— AIM OF THE TASK —
Take the line with "Highlight 'left adrenal gland'." and every line after it in the entries below, and set them down exactly, without any pictures.

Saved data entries

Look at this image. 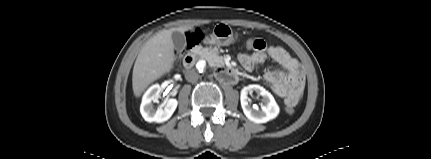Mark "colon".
<instances>
[{
    "mask_svg": "<svg viewBox=\"0 0 431 159\" xmlns=\"http://www.w3.org/2000/svg\"><path fill=\"white\" fill-rule=\"evenodd\" d=\"M199 39H200L199 34H191L188 37V42H189L190 45H192V44L198 42ZM254 44H255L254 39H246V43H244V50H246V51L252 50ZM286 111L288 113H293L294 112V108H290V107L286 106Z\"/></svg>",
    "mask_w": 431,
    "mask_h": 159,
    "instance_id": "colon-1",
    "label": "colon"
}]
</instances>
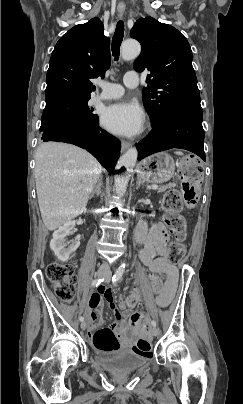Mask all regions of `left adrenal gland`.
Here are the masks:
<instances>
[{
    "label": "left adrenal gland",
    "instance_id": "a2214340",
    "mask_svg": "<svg viewBox=\"0 0 243 404\" xmlns=\"http://www.w3.org/2000/svg\"><path fill=\"white\" fill-rule=\"evenodd\" d=\"M141 184H144V182H142L140 176L139 178H137V182H136V190H138L139 186H141Z\"/></svg>",
    "mask_w": 243,
    "mask_h": 404
}]
</instances>
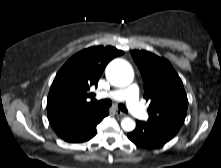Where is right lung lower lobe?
<instances>
[{"instance_id": "98d812e1", "label": "right lung lower lobe", "mask_w": 221, "mask_h": 168, "mask_svg": "<svg viewBox=\"0 0 221 168\" xmlns=\"http://www.w3.org/2000/svg\"><path fill=\"white\" fill-rule=\"evenodd\" d=\"M109 114L107 108L92 117H84L67 125L52 127L56 134L66 142L81 143L90 140L96 134V126Z\"/></svg>"}]
</instances>
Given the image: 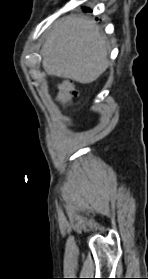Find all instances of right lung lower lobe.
I'll return each mask as SVG.
<instances>
[{
	"mask_svg": "<svg viewBox=\"0 0 148 279\" xmlns=\"http://www.w3.org/2000/svg\"><path fill=\"white\" fill-rule=\"evenodd\" d=\"M85 11H90L89 9H85Z\"/></svg>",
	"mask_w": 148,
	"mask_h": 279,
	"instance_id": "right-lung-lower-lobe-1",
	"label": "right lung lower lobe"
}]
</instances>
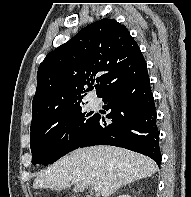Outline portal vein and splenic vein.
I'll return each mask as SVG.
<instances>
[{
    "label": "portal vein and splenic vein",
    "instance_id": "1",
    "mask_svg": "<svg viewBox=\"0 0 191 197\" xmlns=\"http://www.w3.org/2000/svg\"><path fill=\"white\" fill-rule=\"evenodd\" d=\"M101 187H102L101 184H95L93 189L95 192H99L101 190Z\"/></svg>",
    "mask_w": 191,
    "mask_h": 197
}]
</instances>
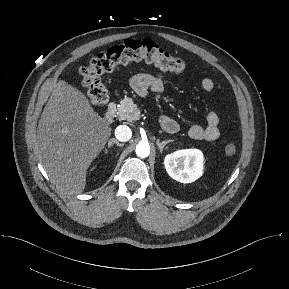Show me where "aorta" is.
Instances as JSON below:
<instances>
[{
  "label": "aorta",
  "instance_id": "762f6f07",
  "mask_svg": "<svg viewBox=\"0 0 289 289\" xmlns=\"http://www.w3.org/2000/svg\"><path fill=\"white\" fill-rule=\"evenodd\" d=\"M136 154L138 157L146 158L150 154V146L147 142H140L136 146Z\"/></svg>",
  "mask_w": 289,
  "mask_h": 289
}]
</instances>
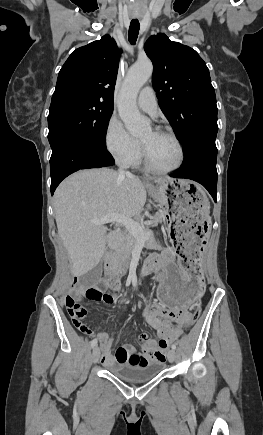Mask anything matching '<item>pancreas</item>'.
<instances>
[{
	"label": "pancreas",
	"instance_id": "cf45deb5",
	"mask_svg": "<svg viewBox=\"0 0 263 435\" xmlns=\"http://www.w3.org/2000/svg\"><path fill=\"white\" fill-rule=\"evenodd\" d=\"M150 233V237L146 240V246L150 249L158 248V245L153 236V232L149 229L145 230ZM138 239L129 231L124 239V242L117 249L112 260V268L118 272H125L131 259V253L137 244Z\"/></svg>",
	"mask_w": 263,
	"mask_h": 435
}]
</instances>
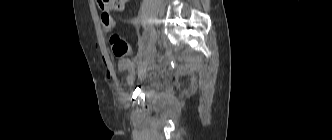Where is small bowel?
I'll list each match as a JSON object with an SVG mask.
<instances>
[{"label": "small bowel", "mask_w": 332, "mask_h": 140, "mask_svg": "<svg viewBox=\"0 0 332 140\" xmlns=\"http://www.w3.org/2000/svg\"><path fill=\"white\" fill-rule=\"evenodd\" d=\"M105 11H108L105 10ZM153 50L151 52V55L149 58H147V60L143 61V62H139L138 64L135 63V61L131 60V59H127V58H121L118 61V69L120 72H126L127 76V83L129 85L133 84L134 81L136 80V78L139 81H143L146 76H147V72L149 71V69L151 68V59L153 56ZM137 68V70H136Z\"/></svg>", "instance_id": "small-bowel-1"}]
</instances>
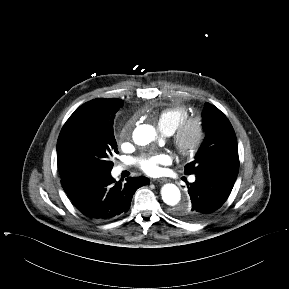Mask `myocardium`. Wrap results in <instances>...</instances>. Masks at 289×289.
<instances>
[{
    "label": "myocardium",
    "instance_id": "obj_1",
    "mask_svg": "<svg viewBox=\"0 0 289 289\" xmlns=\"http://www.w3.org/2000/svg\"><path fill=\"white\" fill-rule=\"evenodd\" d=\"M205 136L206 129L202 118L188 117L173 132V143L181 155L188 157L198 152Z\"/></svg>",
    "mask_w": 289,
    "mask_h": 289
}]
</instances>
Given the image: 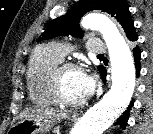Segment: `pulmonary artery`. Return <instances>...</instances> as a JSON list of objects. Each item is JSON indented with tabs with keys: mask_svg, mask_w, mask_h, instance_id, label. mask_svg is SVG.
Segmentation results:
<instances>
[{
	"mask_svg": "<svg viewBox=\"0 0 153 134\" xmlns=\"http://www.w3.org/2000/svg\"><path fill=\"white\" fill-rule=\"evenodd\" d=\"M50 47L61 59H63L69 51V47L61 43H52ZM88 49L94 54H103L106 51L104 43L98 38H92L88 41Z\"/></svg>",
	"mask_w": 153,
	"mask_h": 134,
	"instance_id": "obj_1",
	"label": "pulmonary artery"
}]
</instances>
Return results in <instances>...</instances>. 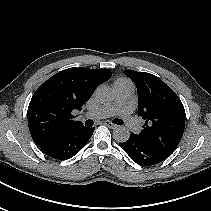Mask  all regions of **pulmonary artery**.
I'll return each instance as SVG.
<instances>
[{"label":"pulmonary artery","instance_id":"obj_1","mask_svg":"<svg viewBox=\"0 0 211 211\" xmlns=\"http://www.w3.org/2000/svg\"><path fill=\"white\" fill-rule=\"evenodd\" d=\"M115 101L111 104L100 106L99 108L87 112L82 118L103 119L113 115H119L127 123L128 127L133 130H139V126L134 122L130 113V99L134 92L132 84L118 85L114 87Z\"/></svg>","mask_w":211,"mask_h":211}]
</instances>
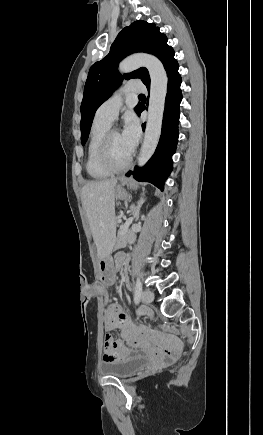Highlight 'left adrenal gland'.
<instances>
[{"label": "left adrenal gland", "instance_id": "obj_1", "mask_svg": "<svg viewBox=\"0 0 263 435\" xmlns=\"http://www.w3.org/2000/svg\"><path fill=\"white\" fill-rule=\"evenodd\" d=\"M144 194L145 193L143 192L136 206L134 204L131 206V212L135 221L138 220L140 208L142 204L145 202Z\"/></svg>", "mask_w": 263, "mask_h": 435}]
</instances>
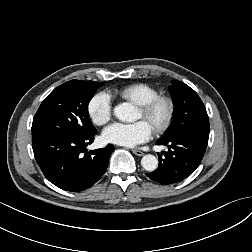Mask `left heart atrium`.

— EXPECTED OUTPUT —
Highlight 'left adrenal gland'.
<instances>
[{"label": "left adrenal gland", "instance_id": "obj_1", "mask_svg": "<svg viewBox=\"0 0 263 435\" xmlns=\"http://www.w3.org/2000/svg\"><path fill=\"white\" fill-rule=\"evenodd\" d=\"M144 194L145 193L143 192L136 206L134 204L131 206V212L135 221L138 220L140 208L142 204L145 202Z\"/></svg>", "mask_w": 263, "mask_h": 435}]
</instances>
Mask `left heart atrium`.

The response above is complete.